Basic Tutorial: Section 2

Covers filtering, subgrouping, and making Kaplan Meier plots


This tutorial is intended for those who have never used Xena before but who have completed Section 1 of the Basic Tutorial. We will cover how to filter to just the samples you are interested in, how to create subgroups, and how to run a Kaplan Meier survival analysis.


This tutorial assumes completion of the Basic Tutorial: Section 1. This tutorial begins where the Basic Tutorial: Section 1 ends.

Estimated time needed

Part A: 15 min

Part B: 15 min

Part C: 5 min

Learning goals

Part A

  • Search for samples of interest

  • Filter to keep or remove those samples of interest

Part B

  • Make subgroups

  • Rename subgroups

Part C

  • Run a Kaplan Meier survival analysis

  • Use a custom time endpoint


In the Basic Tutorial Section 1 we found that we found that samples that have aberrations in EGFR (mutations or amplifications) have higher expression.
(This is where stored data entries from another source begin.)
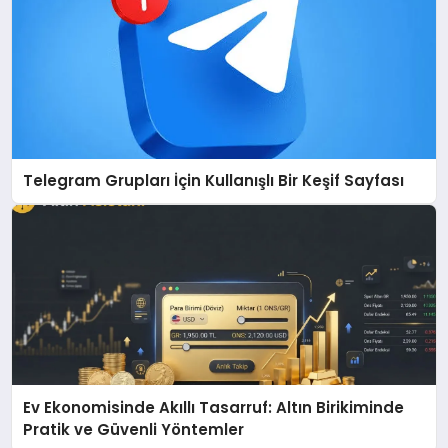
Telegram Grupları İçin Kullanışlı Bir Keşif Sayfası
Ev Ekonomisinde Akıllı Tasarruf: Altın Birikiminde
Pratik ve Güvenli Yöntemler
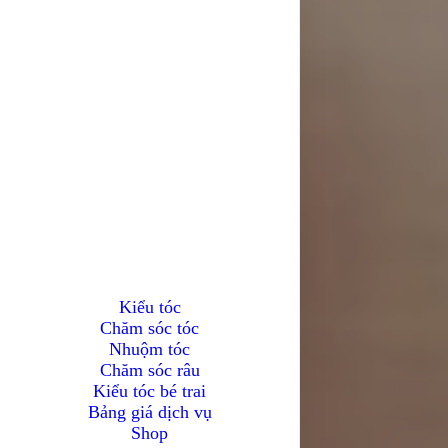
Kiểu tóc
Chăm sóc tóc
Nhuộm tóc
Chăm sóc râu
Kiểu tóc bé trai
Bảng giá dịch vụ
Shop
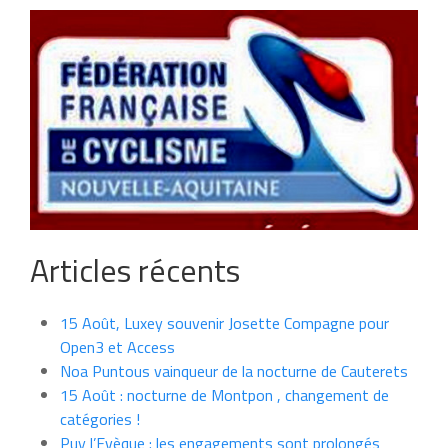
Articles récents
15 Août, Luxey souvenir Josette Compagne pour
Open3 et Access
Noa Puntous vainqueur de la nocturne de Cauterets
15 Août : nocturne de Montpon , changement de
catégories !
Puy l’Evèque : les engagements sont prolongés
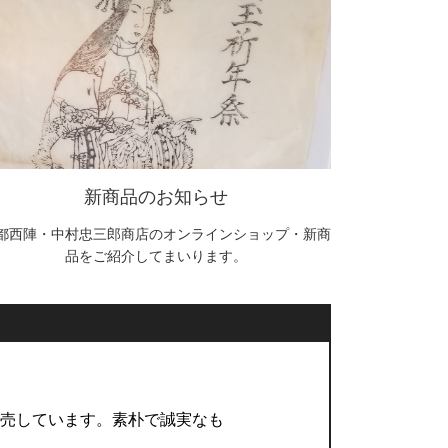
新商品のお知らせ
都西陣・中村忠三郎商店のオンラインショップ・新商
品をご紹介してまいります。
販売しています。素朴で誠実なも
Now we are going to investigate whether those samples with aberrations have a worse survival prognosis.

To ensure your columns are sorted the same as those in this tutorial, please start at this link:

Part A

Our goal is to remove samples with no data (i.e. null) from the view. This will make the view look cleaner and remove irrelevant samples from our Kaplan Meier survival analysis.


  1. Type 'null' into the samples search bar. This will highlight samples that have 'null' values in any column on the screen. Null means that there is no data for that sample for that column.

  2. Click the filter menu and select 'Remove samples'.

  3. Delete the search term.

Video of steps

Part B

Our goal is to create two subgroups, those samples with aberrations in EGFR and those samples without aberrations in EGFR. We will then name the subgroups.


  1. Type '(mis OR infra) OR C:>0.5' into the samples search bar. This will select samples that either have a missense or inframe deletion '(mis OR infra)', or where copy number variation (column C) is greater than 0.5. Note that I arbitrarily choose a cutoff of 0.5.

  2. Click the filter menu and select 'New column subgroup'. This will create a new column that has samples that met our search term marked as 'true' (ie. those that have an EGFR aberration) and those that did not meet our search term as 'false' (ie. those that do not have an EGFR aberration).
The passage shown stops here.